● Source data:

-- Opening Marker --

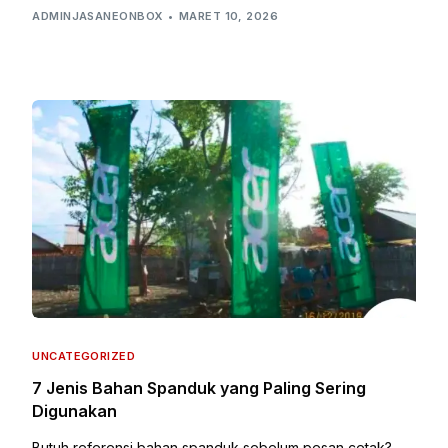
ADMINJASANEONBOX
MARET 10, 2026
UNCATEGORIZED
7 Jenis Bahan Spanduk yang Paling Sering
Digunakan
Butuh referensi bahan spanduk sebelum pesan cetak?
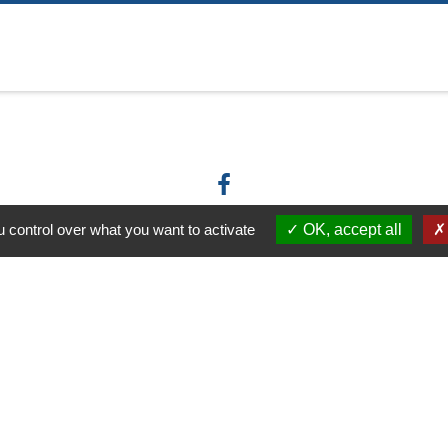
 control over what you want to activate
OK, accept all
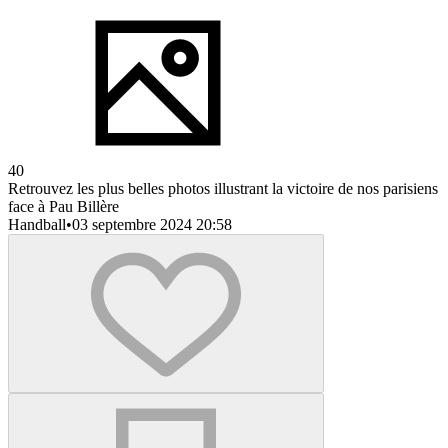
40
Retrouvez les plus belles photos illustrant la victoire de nos parisiens
face à Pau Billère
Handball
•
03 septembre 2024 20:58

-- Closing Marker --

Apart from the pictures, repeat the data above exactly.

● Completed task:
ADMINJASANEONBOX
MARET 10, 2026
UNCATEGORIZED
7 Jenis Bahan Spanduk yang Paling Sering
Digunakan
Butuh referensi bahan spanduk sebelum pesan cetak?
 control over what you want to activate
OK, accept all
40
Retrouvez les plus belles photos illustrant la victoire de nos parisiens
face à Pau Billère
Handball
•
03 septembre 2024 20:58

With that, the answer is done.